Business Durham support boosts firms in post-Covid era

2022 was a year of change, as businesses transition to a new normal after two years of disruption caused by the pandemic. Companies have managed to adapt, innovate and, in some cases, thrive but many have needed a helping hand along the way.

Business Durham, the business support service of Durham County Council, has supported dozens of businesses through this challenging year, which has been defined by political turmoil at home and abroad, and a cost-of-living crisis that has sent energy bills and raw material costs soaring.

The organisation’s support has been wide-ranging, from providing grant funding and property to practical advice on all aspects of growing a business. During the pandemic, networking was done almost exclusively online but many firms returned to in-person meets last year. This gave them the chance to reconnect at regular events run by Business Durham and through business park groups across County Durham.

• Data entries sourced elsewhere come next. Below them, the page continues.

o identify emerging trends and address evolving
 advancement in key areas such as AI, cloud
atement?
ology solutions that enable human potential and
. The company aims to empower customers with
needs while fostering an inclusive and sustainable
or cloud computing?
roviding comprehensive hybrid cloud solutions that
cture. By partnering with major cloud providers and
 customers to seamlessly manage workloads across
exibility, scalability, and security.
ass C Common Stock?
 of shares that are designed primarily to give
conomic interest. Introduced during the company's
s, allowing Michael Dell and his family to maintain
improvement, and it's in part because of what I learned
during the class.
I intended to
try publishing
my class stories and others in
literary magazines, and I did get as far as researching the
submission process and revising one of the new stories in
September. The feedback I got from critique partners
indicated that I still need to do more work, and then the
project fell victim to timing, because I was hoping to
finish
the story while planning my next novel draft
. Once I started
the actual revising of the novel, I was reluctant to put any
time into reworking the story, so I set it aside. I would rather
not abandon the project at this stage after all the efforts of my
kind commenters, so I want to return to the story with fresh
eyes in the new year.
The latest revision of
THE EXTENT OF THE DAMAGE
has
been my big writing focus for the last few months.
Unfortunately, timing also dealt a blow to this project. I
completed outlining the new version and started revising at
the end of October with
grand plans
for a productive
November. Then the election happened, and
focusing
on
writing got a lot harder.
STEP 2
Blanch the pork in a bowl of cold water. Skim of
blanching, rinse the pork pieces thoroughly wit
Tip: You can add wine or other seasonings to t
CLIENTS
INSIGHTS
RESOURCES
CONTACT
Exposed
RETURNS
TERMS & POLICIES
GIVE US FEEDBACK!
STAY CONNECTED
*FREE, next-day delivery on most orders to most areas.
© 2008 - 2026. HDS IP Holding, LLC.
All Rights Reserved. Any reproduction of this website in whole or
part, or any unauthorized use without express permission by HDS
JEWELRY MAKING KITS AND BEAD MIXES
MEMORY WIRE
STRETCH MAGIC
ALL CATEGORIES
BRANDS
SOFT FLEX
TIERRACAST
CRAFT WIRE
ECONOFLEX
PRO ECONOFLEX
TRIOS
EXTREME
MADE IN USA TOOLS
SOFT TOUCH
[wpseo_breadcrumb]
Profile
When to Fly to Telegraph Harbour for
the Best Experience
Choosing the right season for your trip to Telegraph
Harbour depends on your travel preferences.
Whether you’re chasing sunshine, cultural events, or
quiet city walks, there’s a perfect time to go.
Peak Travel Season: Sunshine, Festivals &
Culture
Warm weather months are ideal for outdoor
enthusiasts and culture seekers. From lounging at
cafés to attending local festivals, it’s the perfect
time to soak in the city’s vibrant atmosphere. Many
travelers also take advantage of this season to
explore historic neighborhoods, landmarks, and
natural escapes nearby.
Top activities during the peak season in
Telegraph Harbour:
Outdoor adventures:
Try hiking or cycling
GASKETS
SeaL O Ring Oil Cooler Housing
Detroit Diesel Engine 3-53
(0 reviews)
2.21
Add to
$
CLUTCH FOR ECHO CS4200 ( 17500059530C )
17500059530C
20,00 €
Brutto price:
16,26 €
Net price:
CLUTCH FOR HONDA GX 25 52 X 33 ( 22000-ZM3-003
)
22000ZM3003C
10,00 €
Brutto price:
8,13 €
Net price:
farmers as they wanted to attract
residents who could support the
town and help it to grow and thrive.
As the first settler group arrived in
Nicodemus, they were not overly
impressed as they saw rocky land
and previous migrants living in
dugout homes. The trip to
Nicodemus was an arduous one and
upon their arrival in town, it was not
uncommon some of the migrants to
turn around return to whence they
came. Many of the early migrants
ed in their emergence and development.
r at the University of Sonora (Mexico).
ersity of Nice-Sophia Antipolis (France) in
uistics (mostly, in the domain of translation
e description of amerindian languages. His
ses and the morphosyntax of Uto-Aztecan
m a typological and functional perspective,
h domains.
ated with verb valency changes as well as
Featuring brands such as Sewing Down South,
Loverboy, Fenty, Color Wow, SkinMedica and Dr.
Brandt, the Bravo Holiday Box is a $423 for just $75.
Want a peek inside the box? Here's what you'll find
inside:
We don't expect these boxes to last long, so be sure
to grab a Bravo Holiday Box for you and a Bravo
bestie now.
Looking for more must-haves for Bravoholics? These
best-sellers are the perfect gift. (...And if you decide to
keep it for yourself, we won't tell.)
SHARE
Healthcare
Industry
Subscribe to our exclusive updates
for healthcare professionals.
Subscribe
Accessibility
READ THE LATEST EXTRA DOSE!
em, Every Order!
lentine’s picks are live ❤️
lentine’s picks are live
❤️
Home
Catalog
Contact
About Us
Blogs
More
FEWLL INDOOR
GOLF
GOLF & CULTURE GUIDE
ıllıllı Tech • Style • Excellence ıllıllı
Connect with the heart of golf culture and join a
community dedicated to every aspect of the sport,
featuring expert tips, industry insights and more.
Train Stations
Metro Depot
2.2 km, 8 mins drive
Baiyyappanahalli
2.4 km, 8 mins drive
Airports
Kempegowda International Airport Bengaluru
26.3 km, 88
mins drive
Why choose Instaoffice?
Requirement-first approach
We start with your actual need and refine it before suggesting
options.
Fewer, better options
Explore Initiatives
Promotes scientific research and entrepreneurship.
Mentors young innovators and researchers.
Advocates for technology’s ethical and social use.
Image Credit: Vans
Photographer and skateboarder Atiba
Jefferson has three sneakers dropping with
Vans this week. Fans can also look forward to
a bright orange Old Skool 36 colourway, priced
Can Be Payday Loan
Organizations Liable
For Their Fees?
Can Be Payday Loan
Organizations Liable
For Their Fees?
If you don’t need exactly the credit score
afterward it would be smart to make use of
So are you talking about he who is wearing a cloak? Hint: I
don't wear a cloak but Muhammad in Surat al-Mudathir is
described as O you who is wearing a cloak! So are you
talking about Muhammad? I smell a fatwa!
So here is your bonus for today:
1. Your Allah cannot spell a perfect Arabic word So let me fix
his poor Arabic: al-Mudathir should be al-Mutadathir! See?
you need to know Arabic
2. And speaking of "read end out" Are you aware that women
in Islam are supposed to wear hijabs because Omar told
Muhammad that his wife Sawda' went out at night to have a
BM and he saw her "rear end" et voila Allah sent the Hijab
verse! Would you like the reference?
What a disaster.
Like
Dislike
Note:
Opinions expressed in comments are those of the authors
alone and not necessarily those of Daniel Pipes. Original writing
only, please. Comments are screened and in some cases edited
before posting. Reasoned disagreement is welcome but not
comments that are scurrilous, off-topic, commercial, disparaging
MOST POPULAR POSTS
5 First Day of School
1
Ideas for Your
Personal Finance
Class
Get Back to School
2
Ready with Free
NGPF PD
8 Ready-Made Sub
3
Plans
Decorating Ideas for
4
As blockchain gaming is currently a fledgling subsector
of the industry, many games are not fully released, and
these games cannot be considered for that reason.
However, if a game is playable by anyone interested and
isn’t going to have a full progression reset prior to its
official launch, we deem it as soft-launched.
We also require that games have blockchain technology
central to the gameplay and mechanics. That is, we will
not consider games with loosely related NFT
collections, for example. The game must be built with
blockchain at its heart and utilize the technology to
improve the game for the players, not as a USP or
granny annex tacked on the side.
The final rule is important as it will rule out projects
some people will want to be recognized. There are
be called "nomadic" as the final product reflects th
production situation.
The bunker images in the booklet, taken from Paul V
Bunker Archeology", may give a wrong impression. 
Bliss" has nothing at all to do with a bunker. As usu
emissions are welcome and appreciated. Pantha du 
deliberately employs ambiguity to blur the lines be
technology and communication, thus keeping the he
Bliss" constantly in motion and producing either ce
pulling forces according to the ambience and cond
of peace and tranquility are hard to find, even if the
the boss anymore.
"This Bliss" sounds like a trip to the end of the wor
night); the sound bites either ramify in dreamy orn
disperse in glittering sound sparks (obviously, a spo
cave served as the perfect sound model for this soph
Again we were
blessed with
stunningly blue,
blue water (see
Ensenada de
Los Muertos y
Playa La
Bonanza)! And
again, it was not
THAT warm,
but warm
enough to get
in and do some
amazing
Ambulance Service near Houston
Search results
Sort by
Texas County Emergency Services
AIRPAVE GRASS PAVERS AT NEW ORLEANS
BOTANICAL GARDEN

2022 also saw the return of conferences and festivals that have been key dates on the County Durham business calendar.

From the North East Space Conference in March, Together Towards Net Zero business showcase event in July to Durham Ambitious Business Start-Ups Festival of Enterprise in October there have been many opportunities for businesses to meet in person, share their challenges, develop ideas and find solutions to real-world issues.

2022 was also a successful year for the property portfolio managed by Business Durham, with a 95 per cent occupancy average for the year and work on Station Place in Newton Aycliffe was completed in November and is ready for tenants to move in.

Throughout 2022 the Business Durham team got out and about again, visiting local businesses to discover the challenges companies have been facing, and help with connections to support they need to overcome them.

To achieve their growth goals, businesses need access to appropriate finance to invest and develop. Business Durham-managed funding programmes, including the County Durham Growth Fund and the Finance Durham Fund, have benefited dozens of companies over the year.

As we enter 2023, there is renewed optimism among the business community, despite the inevitable challenges that lie ahead.

Sarah Slaven, managing director of Business Durham, says: “Last year businesses saw a return to a new normal as concerns surrounding COVID-19 gradually subsided. There was good engagement within the business community as companies met up again to network and share ideas.

“This year there is likely to be much more focus on the issue of sustainability. This is partly because businesses are looking to reduce their energy bills, but also because they want to create a greener economy and take more responsibility for tackling the climate crisis.”